Task item: Go through the data below and copy each line that includes "click".

START Record excerpts

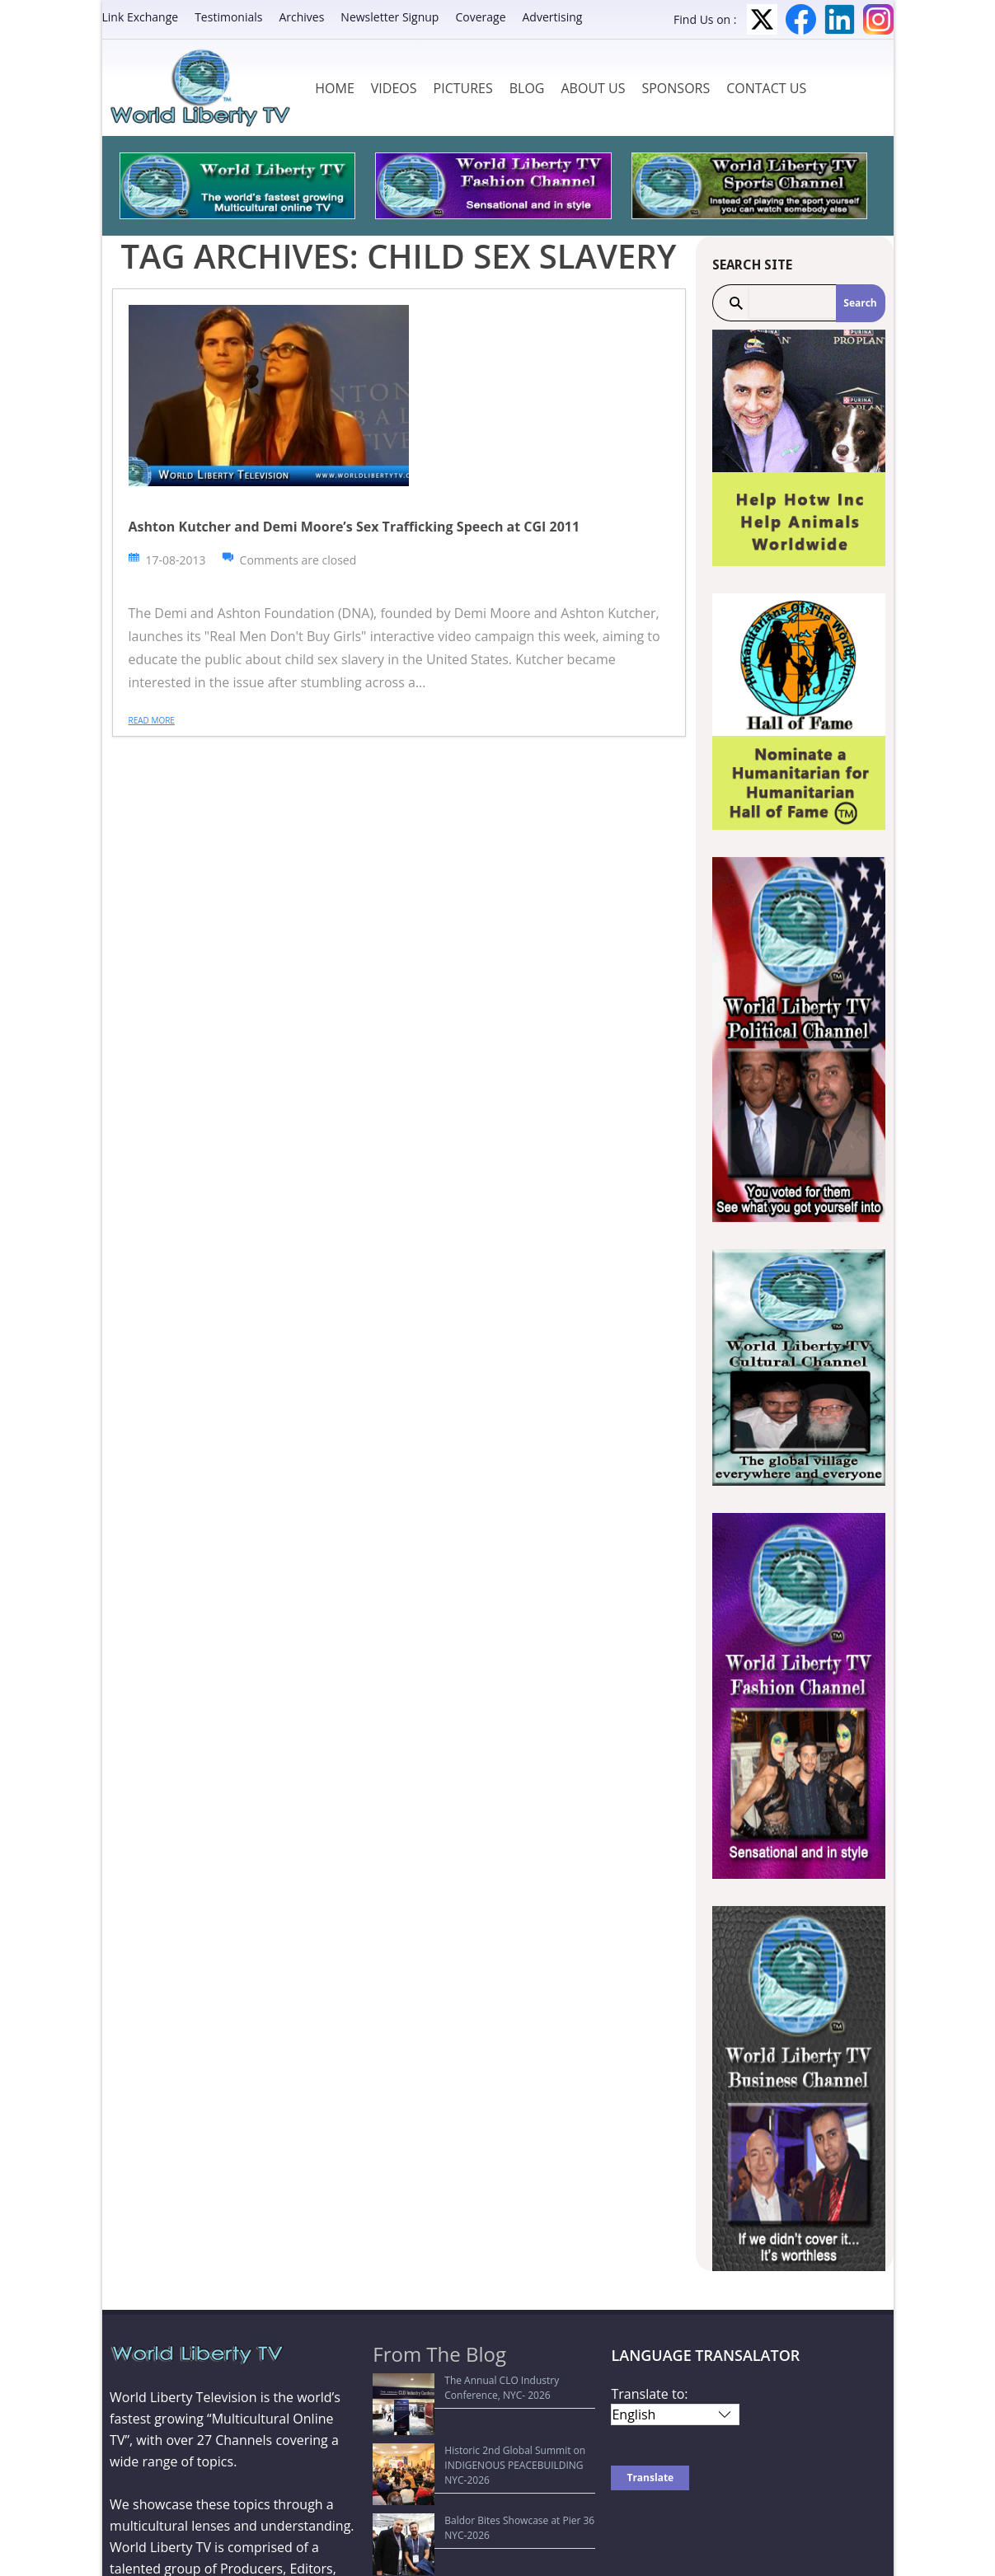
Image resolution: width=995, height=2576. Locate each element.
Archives (301, 17)
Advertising (553, 17)
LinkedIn (839, 19)
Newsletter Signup (389, 17)
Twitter (762, 19)
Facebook (801, 19)
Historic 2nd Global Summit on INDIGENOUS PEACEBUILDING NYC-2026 (485, 2427)
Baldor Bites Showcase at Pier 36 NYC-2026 (481, 2459)
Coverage (480, 17)
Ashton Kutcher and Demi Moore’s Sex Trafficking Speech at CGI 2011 (354, 527)
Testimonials (228, 17)
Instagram (878, 19)
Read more (152, 720)
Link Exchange (140, 17)
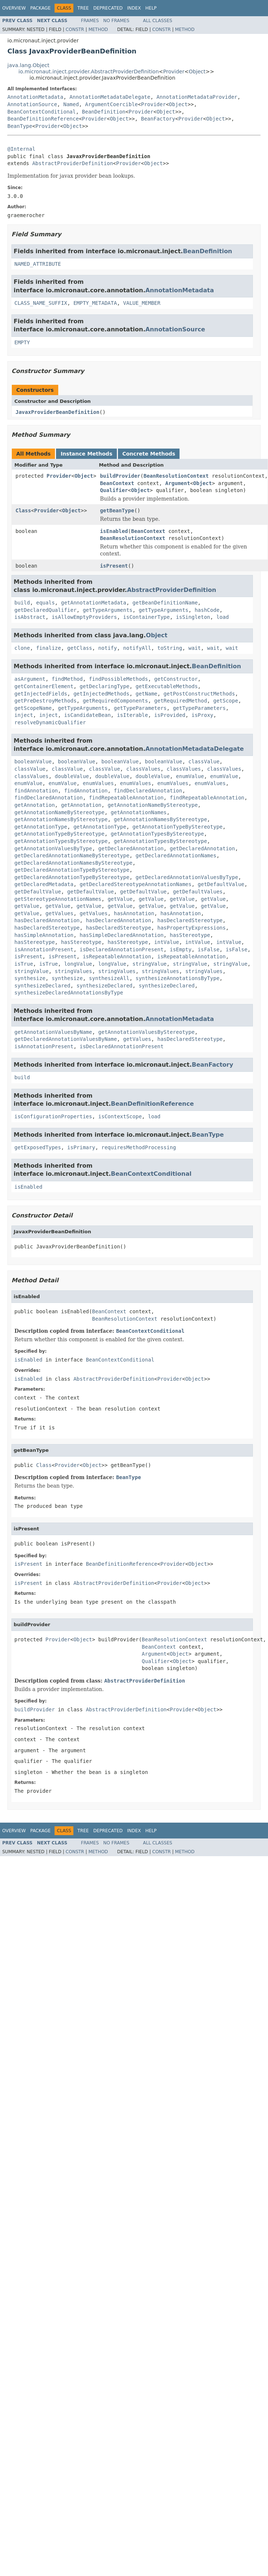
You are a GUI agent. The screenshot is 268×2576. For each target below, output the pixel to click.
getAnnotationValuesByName (53, 1032)
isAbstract (29, 617)
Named (71, 104)
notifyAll (137, 648)
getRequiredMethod (180, 701)
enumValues (98, 783)
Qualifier (114, 490)
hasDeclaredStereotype (190, 920)
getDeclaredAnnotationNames (176, 855)
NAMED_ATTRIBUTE (37, 264)
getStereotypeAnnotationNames (57, 899)
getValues (59, 913)
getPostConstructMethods (199, 694)
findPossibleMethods (118, 679)
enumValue (190, 776)
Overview (14, 8)
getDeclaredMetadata (43, 884)
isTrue (23, 964)
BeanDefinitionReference (43, 119)
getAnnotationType (40, 827)
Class (23, 510)
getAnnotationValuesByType (53, 848)
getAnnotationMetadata (93, 603)
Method (98, 29)
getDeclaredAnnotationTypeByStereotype (71, 870)
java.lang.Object (28, 65)
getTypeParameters (140, 708)
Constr (75, 29)
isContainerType (146, 617)
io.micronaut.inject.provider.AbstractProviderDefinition (88, 71)
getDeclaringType (104, 686)
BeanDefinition (103, 112)
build (22, 603)
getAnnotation (34, 805)
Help (151, 8)
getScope (225, 701)
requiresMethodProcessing (138, 1147)
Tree (83, 8)
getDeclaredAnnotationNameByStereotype (71, 855)
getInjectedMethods (101, 694)
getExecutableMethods (167, 686)
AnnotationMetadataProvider (197, 97)
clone (22, 648)
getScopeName (33, 708)
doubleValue (72, 776)
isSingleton (193, 617)
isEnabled (114, 531)
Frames (90, 20)
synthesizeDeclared (42, 986)
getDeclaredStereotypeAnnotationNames (135, 884)
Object (197, 71)
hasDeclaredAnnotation (47, 920)
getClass (79, 648)
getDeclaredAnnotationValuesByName (65, 1039)
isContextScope (120, 1116)
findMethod (67, 679)
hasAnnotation (134, 913)
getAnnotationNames (139, 812)
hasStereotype (190, 935)
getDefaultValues (198, 892)
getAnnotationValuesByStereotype (146, 1032)
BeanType (19, 126)
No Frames (116, 20)
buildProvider (120, 476)
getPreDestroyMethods (45, 701)
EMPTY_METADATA (95, 303)
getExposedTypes (37, 1147)
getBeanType (117, 510)
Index (134, 8)
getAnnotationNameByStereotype (153, 805)
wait (194, 648)
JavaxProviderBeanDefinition (57, 412)
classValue (203, 761)
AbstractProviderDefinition (72, 163)
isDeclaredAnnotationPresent (122, 949)
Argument (177, 483)
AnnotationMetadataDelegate (110, 97)
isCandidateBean (87, 715)
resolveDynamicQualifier (50, 722)
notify (107, 648)
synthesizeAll (109, 978)
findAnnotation (36, 791)
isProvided (169, 715)
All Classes (157, 20)
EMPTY (22, 342)
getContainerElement (43, 686)
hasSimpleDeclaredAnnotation (122, 935)
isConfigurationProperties (53, 1116)
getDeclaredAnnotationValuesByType (187, 877)
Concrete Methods (148, 454)
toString (169, 648)
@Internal (21, 149)
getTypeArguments (107, 610)
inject (23, 715)
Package (40, 8)
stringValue (149, 964)
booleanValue (33, 761)
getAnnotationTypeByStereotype (177, 827)
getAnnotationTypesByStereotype (157, 834)
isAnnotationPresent (43, 949)
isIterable (132, 715)
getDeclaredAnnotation (131, 848)
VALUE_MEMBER (141, 303)
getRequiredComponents (115, 701)
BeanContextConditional (41, 112)
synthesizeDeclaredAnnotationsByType (68, 993)
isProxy (202, 715)
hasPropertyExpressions (191, 928)
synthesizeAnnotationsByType (178, 978)
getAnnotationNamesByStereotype (61, 819)
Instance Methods (86, 454)
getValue (120, 899)
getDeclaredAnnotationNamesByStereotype (73, 863)
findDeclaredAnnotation (148, 791)
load (222, 617)
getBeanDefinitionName (165, 603)
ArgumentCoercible (111, 104)
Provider (174, 71)
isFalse (208, 949)
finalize (48, 648)
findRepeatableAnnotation (126, 798)
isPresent (114, 566)
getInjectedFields (40, 694)
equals (45, 603)
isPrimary (81, 1147)
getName (146, 694)
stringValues (73, 971)
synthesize (29, 978)
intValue (166, 942)
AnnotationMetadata (35, 97)
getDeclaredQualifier (45, 610)
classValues (143, 769)
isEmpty (180, 949)
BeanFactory (158, 119)
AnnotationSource (32, 104)
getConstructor (176, 679)
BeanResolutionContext (176, 476)
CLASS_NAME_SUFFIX (40, 303)
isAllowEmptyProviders (84, 617)
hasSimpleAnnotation (43, 935)
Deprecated (108, 8)
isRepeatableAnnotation (117, 956)
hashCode (207, 610)
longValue (78, 964)
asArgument (29, 679)
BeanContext (117, 483)
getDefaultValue (221, 884)
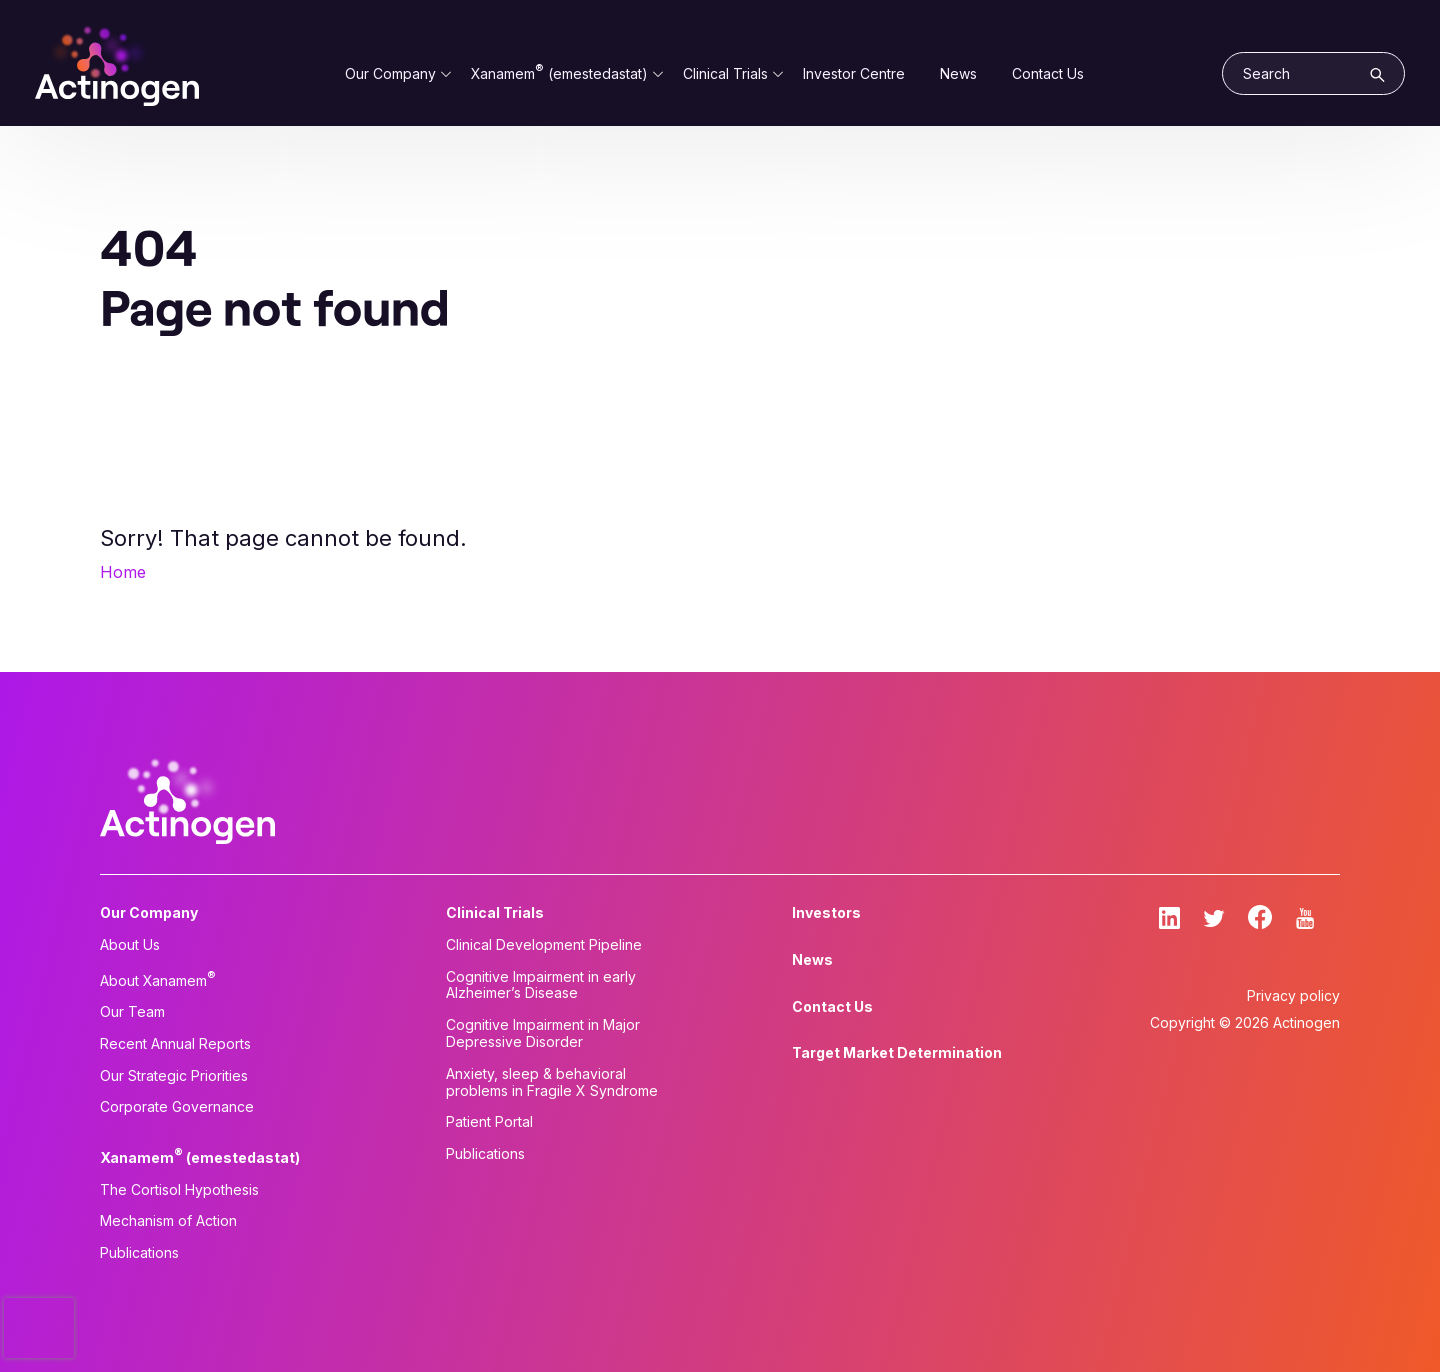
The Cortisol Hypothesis (179, 1190)
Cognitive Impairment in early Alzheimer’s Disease (541, 985)
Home (123, 572)
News (958, 73)
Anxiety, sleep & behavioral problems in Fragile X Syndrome (552, 1082)
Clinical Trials (725, 73)
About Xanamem (158, 979)
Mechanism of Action (168, 1221)
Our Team (132, 1012)
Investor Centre (854, 73)
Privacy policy (1293, 995)
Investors (826, 913)
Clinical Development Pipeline (544, 945)
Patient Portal (489, 1122)
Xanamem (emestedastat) (559, 73)
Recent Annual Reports (175, 1044)
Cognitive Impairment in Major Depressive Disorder (543, 1033)
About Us (130, 945)
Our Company (390, 73)
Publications (139, 1253)
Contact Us (1048, 73)
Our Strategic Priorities (174, 1076)
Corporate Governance (177, 1107)
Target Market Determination (897, 1053)
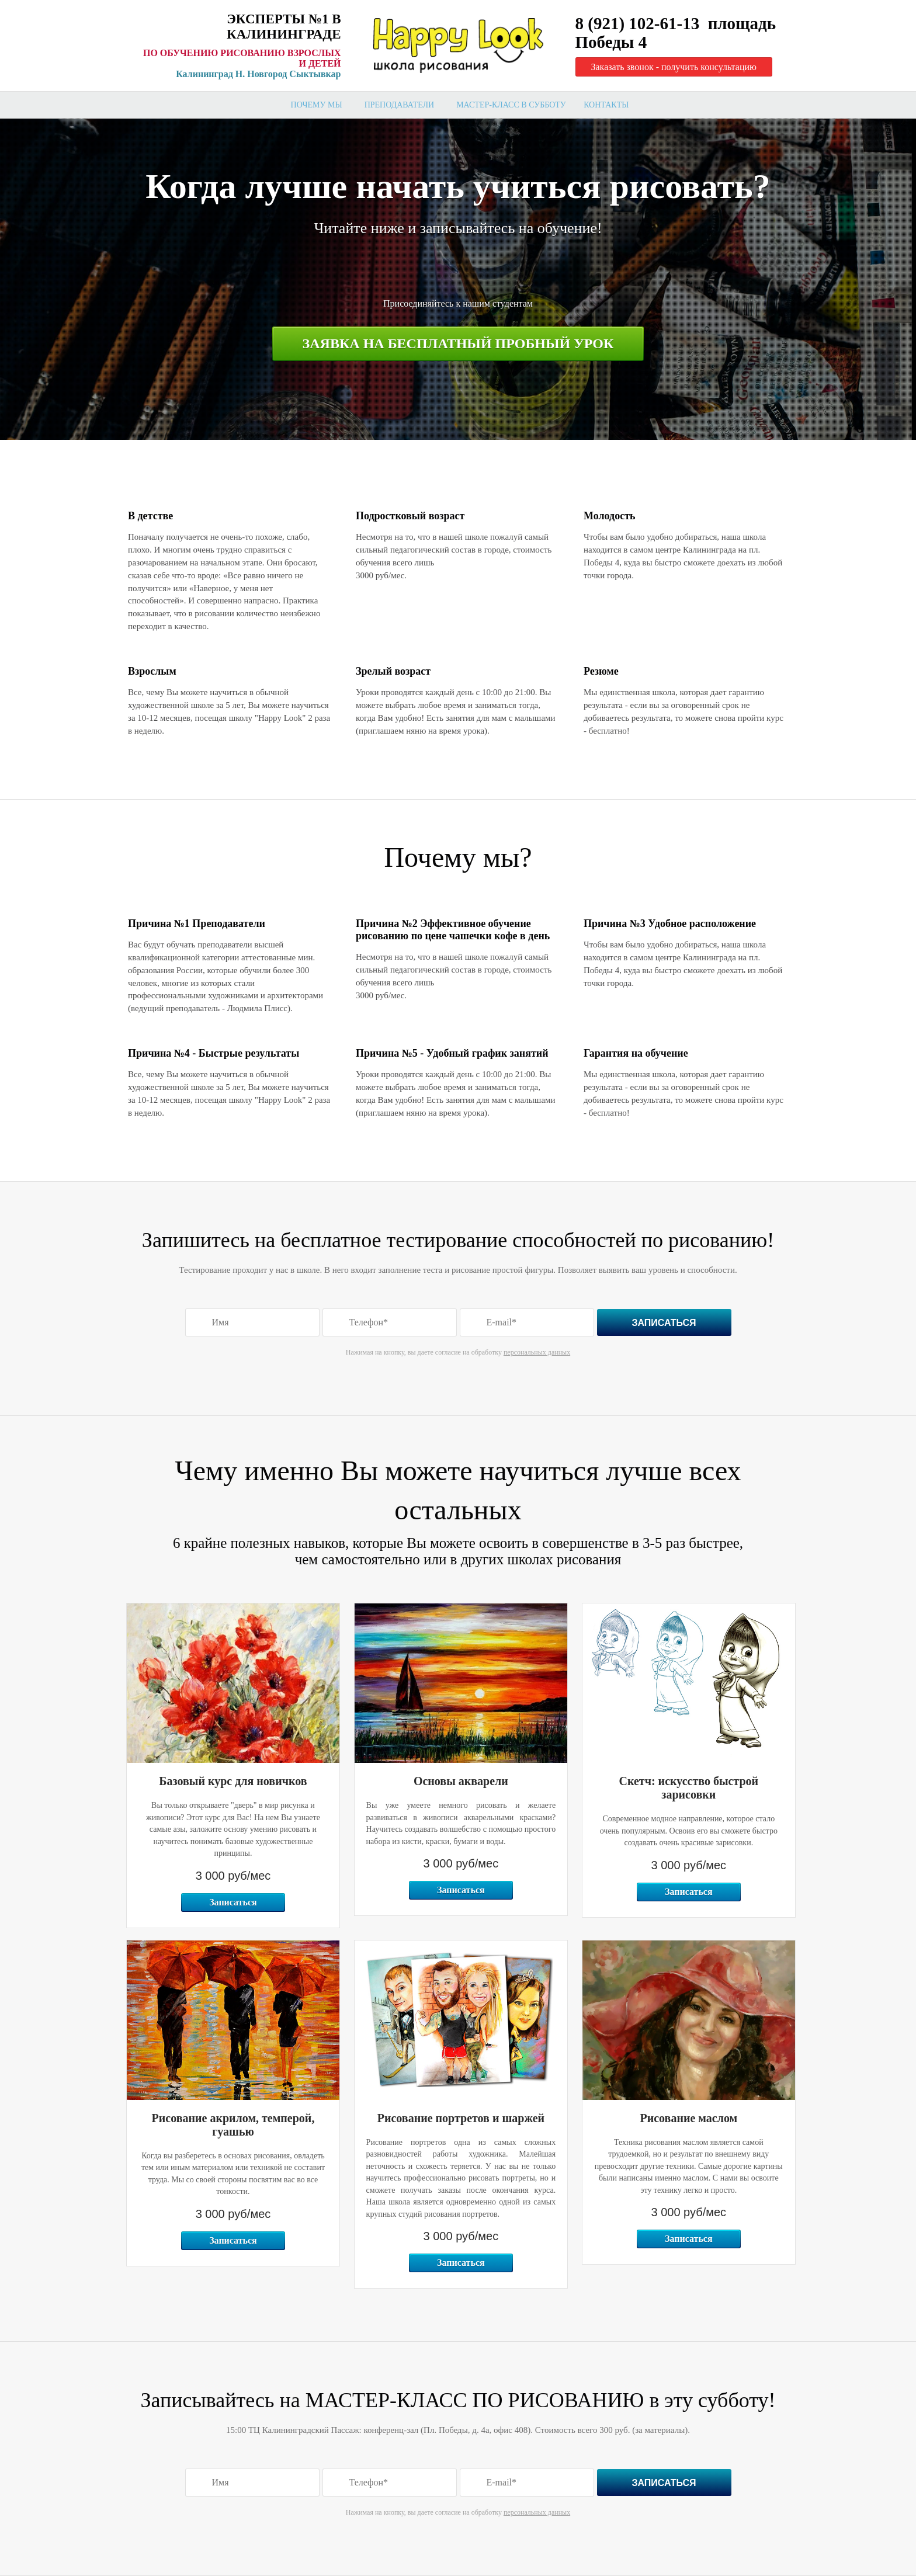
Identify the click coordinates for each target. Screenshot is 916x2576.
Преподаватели (400, 104)
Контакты (606, 104)
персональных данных (537, 1352)
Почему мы (316, 104)
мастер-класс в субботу (511, 104)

END Record excerpts

Reply to the task:
You are a GUI agent. The screenshot is 268×2576. For each target below, output the pixel to click.
Identify the click coordinates for each target. Screenshot is 916x2576.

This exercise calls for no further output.